Angesichts der Erfolge der Rechtsextremen, z.B. in Italien und den Niederlanden, aber auch der Krise des deutschen Entwicklungsmodells sowie der technologischen Defizite auf dem Weg zu einer nachhaltigen, gleichermaßen ökologischen und sozialen Entwicklung in Europa wird es der EU entweder gelingen, eine bedeutende Rolle bei den Herausforderungen der unmittelbaren Zukunft zu spielen, oder sie wird den Voraussetzungen der Niederlage zum Opfer fallen, die sie selbst unbewusst in den letzten Jahrzehnten schuf, indem sie die europäischen Wähler in die trüben Gewässer der postpolitischen Ängste und ihre Volkswirtschaften in außereuropäische Abhängigkeiten trieb. Die europäischen Bürger sollten den Stereotypen widerstehen, die Brüssel lediglich als ein Zentrum der Bürokratie und der Korruption der Eliten hinstellen, und nach einer Identität als Mitglieder eines europäischen Demos streben, der heute dazu gezwungen ist, seinen Platz in einer Welt, in der die internationalen Regeln nicht mehr so selbstverständlich gelten wie früher, ständig neu auszuhandeln. Andernfalls sollten sie, bevor sie an den Wahlurnen dem Euroskeptizismus folgen, zumindest einen Blick auf Macrons Lobpreisung des europäischen humanistischen Modells des Wissens, der Kultur und der Wissenschaft werfen (https://geopolitique.eu/en/2024/04/26/macron-europe-it-can-die-a-new-paradigm-at-the-sorbonne/), auch wenn ich mir gewünscht hätte, dort wenigstens ein paar nicht-eurozentrische, selbstkritische Hinweise auf die Vergangenheit und Gegenwart der europäischen kolonialen Ausbeutung des Planeten gelesen zu haben.

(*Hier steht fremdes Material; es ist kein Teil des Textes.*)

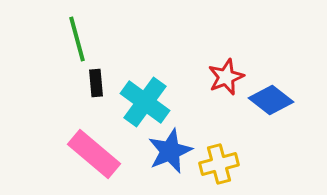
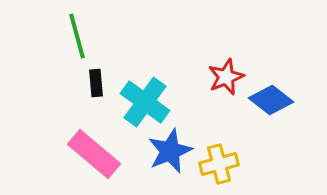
green line: moved 3 px up
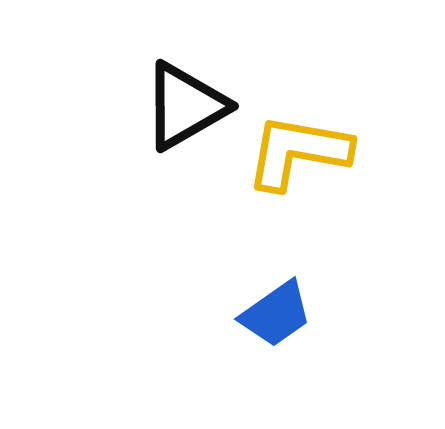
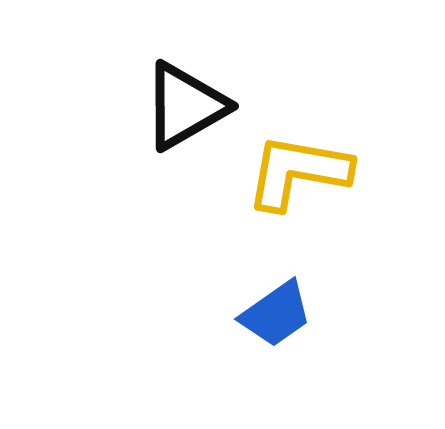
yellow L-shape: moved 20 px down
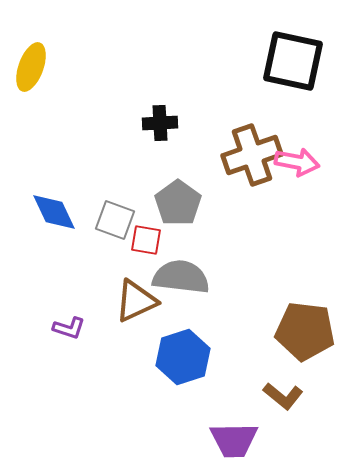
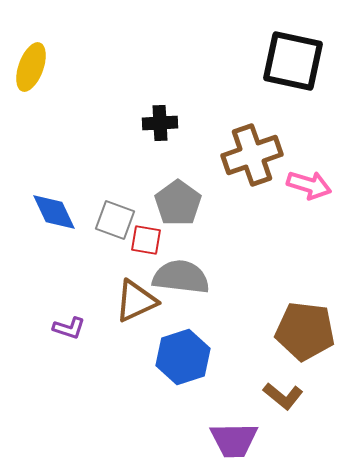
pink arrow: moved 12 px right, 23 px down; rotated 6 degrees clockwise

Was wünschen Sie sich für Griechenland innerhalb der EU?

Dass die europäischen Bürger:innen die Gefahr abwenden, die Rechtsextremen zu Schrittmachern der europäischen Entwicklungen zu machen, und dass sich die EU nicht in einen rückgratlosen Verbund von Staaten verwandelt, die in einem Europa der Ungleichheiten um nationale Interessen konkurrieren. Dass starke Initiativen für eine gemeinsame Verteidigungs-, Technologie-, Umwelt- und Kulturpolitik ergriffen werden, innerhalb derer Griechenland strategisch seine eigene Zukunft in einem Europa der territorialen Sicherheit, der pädagogischen Mehrsprachigkeit und des sozialen Respekts für die Diversität finden kann und damit aufhört, sich als "bruderlose Nation" zu inszenieren.